I want to bubble sort a singly linked list in c++, but i keep facing a lvalue error and i am unable to resolve it

Question

Here is the code that might help you understand my problem, i am using a node class and a list class. Here is the error: [Error] lvalue required as left operand of assignment. any help would be appreciated..!!

class Node{
    private:
        int data;
        Node* next;
    public:
        void SetNext(Node* next){
            this->next=next;
        }
        void SetData(int data){
            this->data=data;
        }
        Node* GetNext(){
            return next;
        }
        int GetData(){
            return data;
        }
};
class List{
    private:
        Node *CurrentLocation;
    public:
        List(){
            CurrentLocation=NULL;
        }
    void SortList(){

            Node *t1,*t2;
            int temp;
            for(t1=CurrentLocation;t1!=NULL;t1=t1->GetNext()){
                for(t2=CurrentLocation;t2!=NULL;t2=t2->GetNext()){
                    if(t2->GetData()>t1->GetNext()->GetData()){
                        temp=t2->GetData();
                        t2->GetData()=t2->GetNext()->GetData();
                        t2->GetNext()->GetData()=temp;
                    }
                }
            }
        }
};

Answer 1

You are trying to assign to an rvalue . This rvalue is a temporary copy of your data. not the original one. It will be destroyed as soon as the expression executes, hence u can't assign to it.

To assign to your data, u must return a reference to it, as follows

int& GetData(){
    return data;
}

As user4581301 has mentioned, I advise you to see this What are rvalues, lvalues, xvalues, glvalues, and prvalues?
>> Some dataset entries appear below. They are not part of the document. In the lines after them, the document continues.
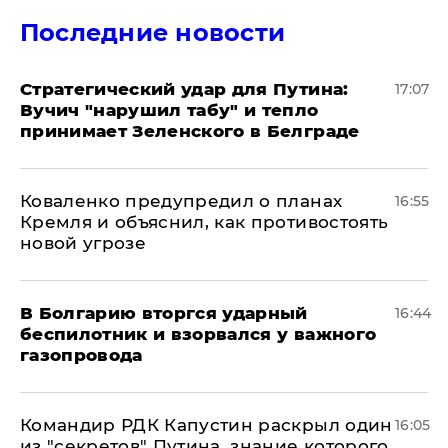
Последние новости
Стратегический удар для Путина:
17:07
Вучич "нарушил табу" и тепло
принимает Зеленского в Белграде
Коваленко предупредил о планах
16:55
Кремля и объяснил, как противостоять
новой угрозе
В Болгарию вторгся ударный
16:44
беспилотник и взорвался у важного
газопровода
Командир РДК Капустин раскрыл один
16:05
из "секретов" Путина, знание которого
The previous description was upon the problem itself but It would be better to write a setter for your data like your getter, as follows

void setData(int newData){
    data = newData;
}

Answer 2

Here's the problem line:

t2->GetData()=t2->GetNext()->GetData();

The issue is that the GetData() function returns a copy of the member data which has no local storage (you haven't assigned it to a named variable, hence it's an rvalue). The reason the compiler complains is because really this does nothing. You're assigning a new value to a temporary value that's going away immediately after the line executes.

Converting the member function to

int& GetData(){
    return data;
}

means when you call t2->GetData() it actually refers to the data member of t2 and it isn't just a temporary that goes away.
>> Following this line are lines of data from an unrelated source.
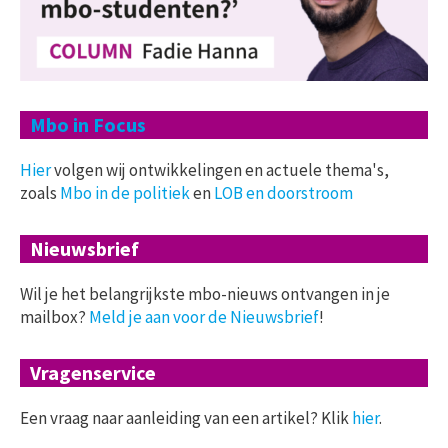
Mbo in Focus
Hier
volgen wij ontwikkelingen en actuele thema's,
zoals
Mbo in de politiek
en
LOB en doorstroom
Nieuwsbrief
Wil je het belangrijkste mbo-nieuws ontvangen in je
mailbox?
Meld je aan voor de Nieuwsbrief
!
Vragenservice
Een vraag naar aanleiding van een artikel? Klik
hier
.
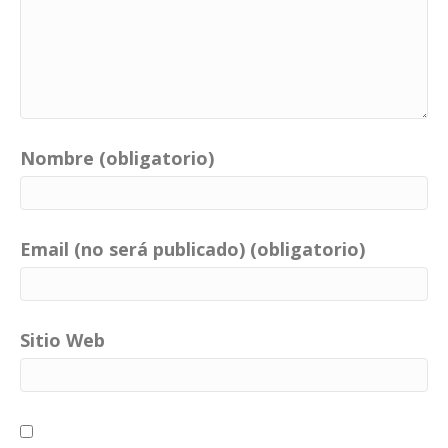
Nombre (obligatorio)
Email (no será publicado) (obligatorio)
Sitio Web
Really though it's probably just better to make data a public member variable so you can just set it/read from it directly

Answer 3

This line is problematic:

t2->GetData()=t2->GetNext()->GetData();

You're trying to assign a value into the data int. However, the GetData member function don't return data itself: is instead returns a temporary copy. You cannot assign into temporaries. To grossly simplify, the compiler call temporaries as rvalue , and non temporary as lvalue . Assignments need lvalues, as it would make little sense to assign into temporaries.

The best would be to use the setter function to set the value:

t2->SetData(t2->GetNext()->GetData());

Here the setter will assign into the data data member.